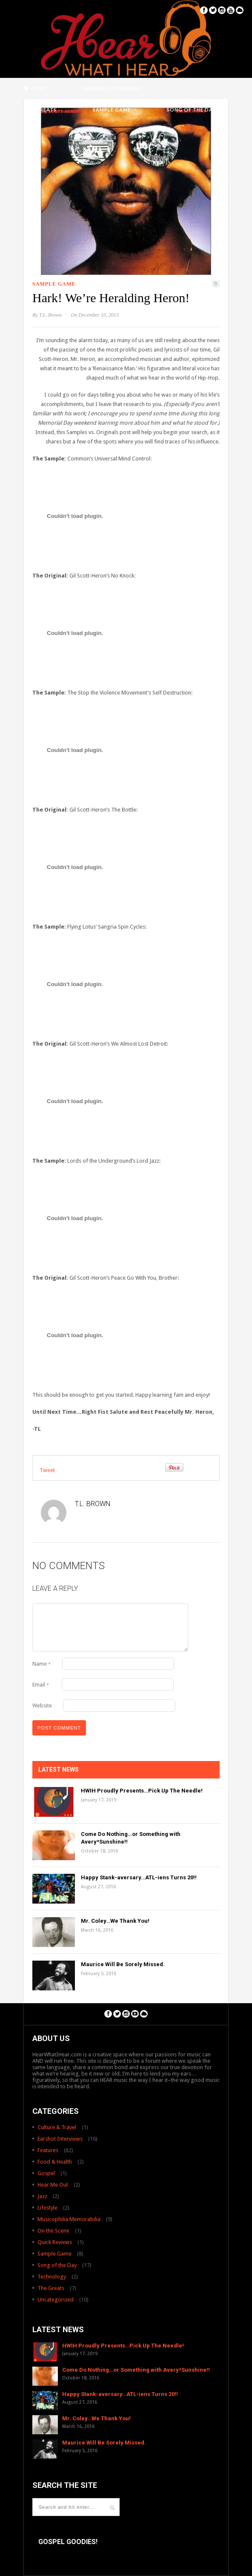 The width and height of the screenshot is (252, 2576). Describe the element at coordinates (53, 2230) in the screenshot. I see `On the Scene` at that location.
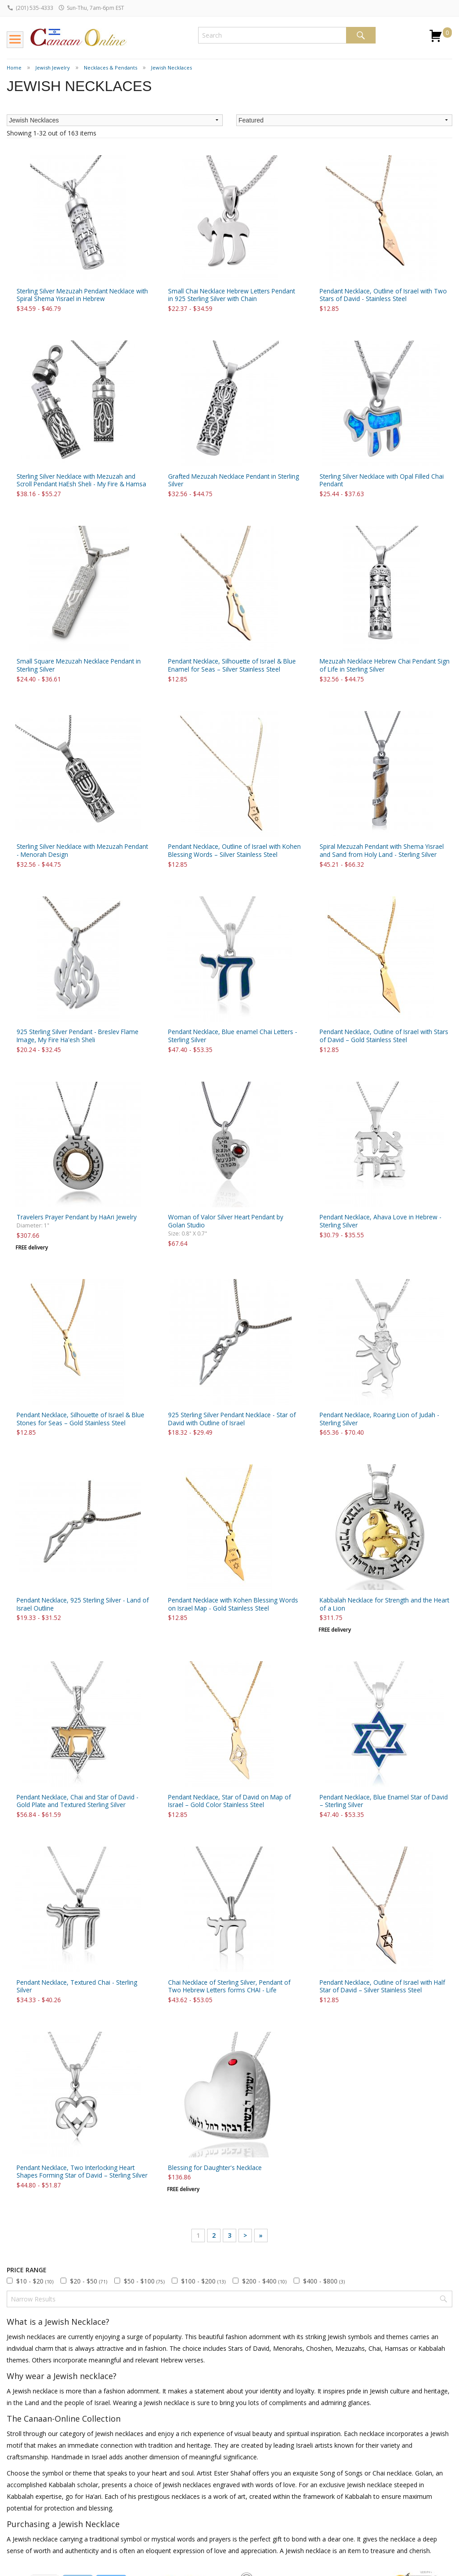 This screenshot has width=459, height=2576. What do you see at coordinates (88, 2281) in the screenshot?
I see `$20 - $50` at bounding box center [88, 2281].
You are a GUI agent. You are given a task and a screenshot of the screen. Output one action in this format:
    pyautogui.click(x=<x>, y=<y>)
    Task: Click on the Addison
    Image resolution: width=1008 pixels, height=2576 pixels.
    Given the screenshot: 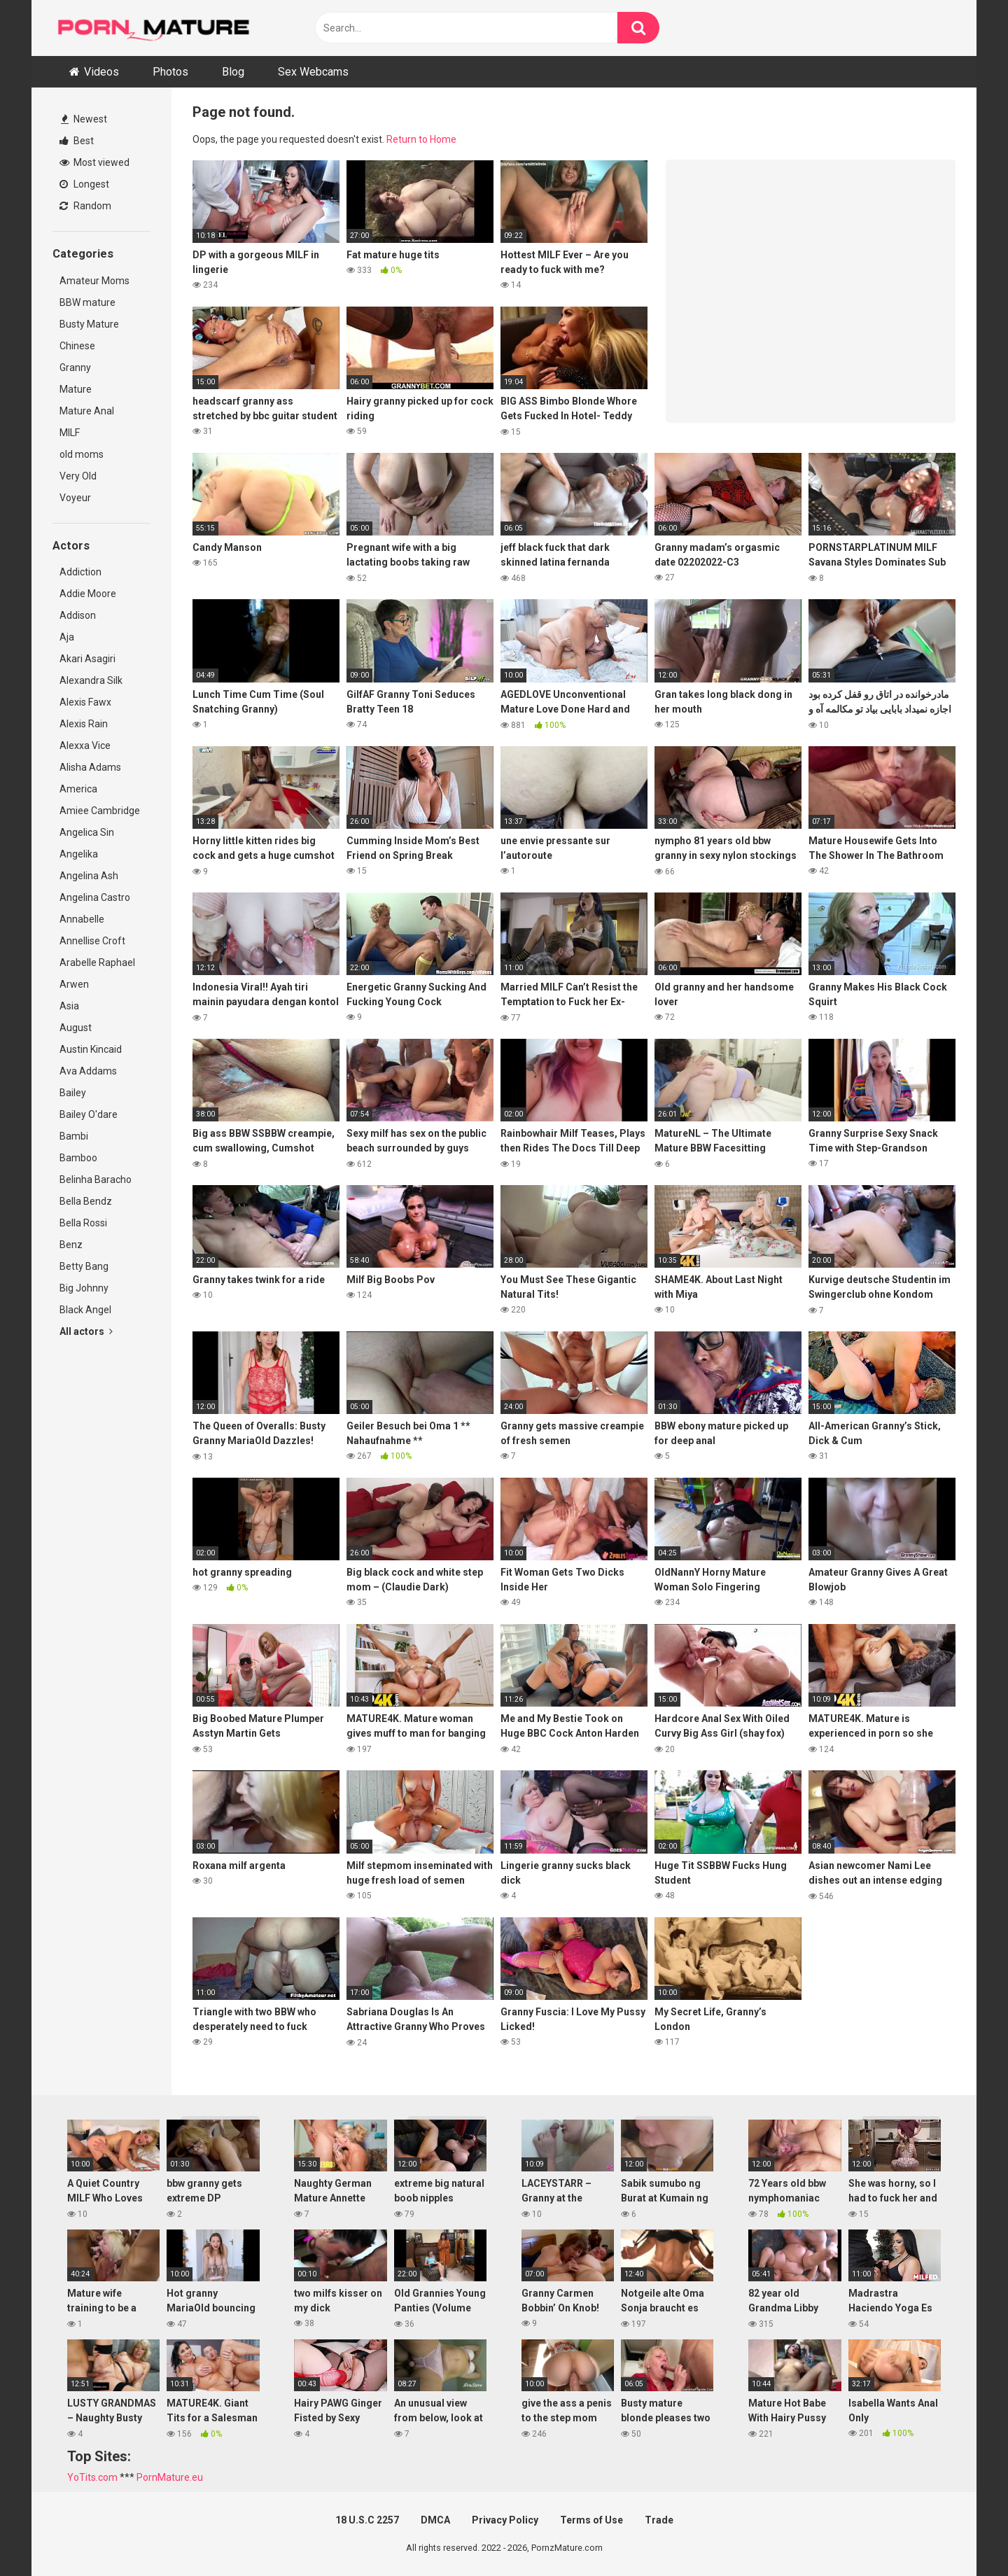 What is the action you would take?
    pyautogui.click(x=77, y=615)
- - - -
◆ **PROBLEM STATEMENT**
Return a word-for-word copy of the lines above from the one holding "You are a GUI" through the one holding "Image resolution: width=1008", with both of them included and nothing besides.

◆ **EXERCISE RESPONSE**
You are a GUI agent. You are given a task and a screenshot of the screen. Output one action in this format:
    pyautogui.click(x=<x>, y=<y>)
    Task: Click on the Addison
    Image resolution: width=1008 pixels, height=2576 pixels.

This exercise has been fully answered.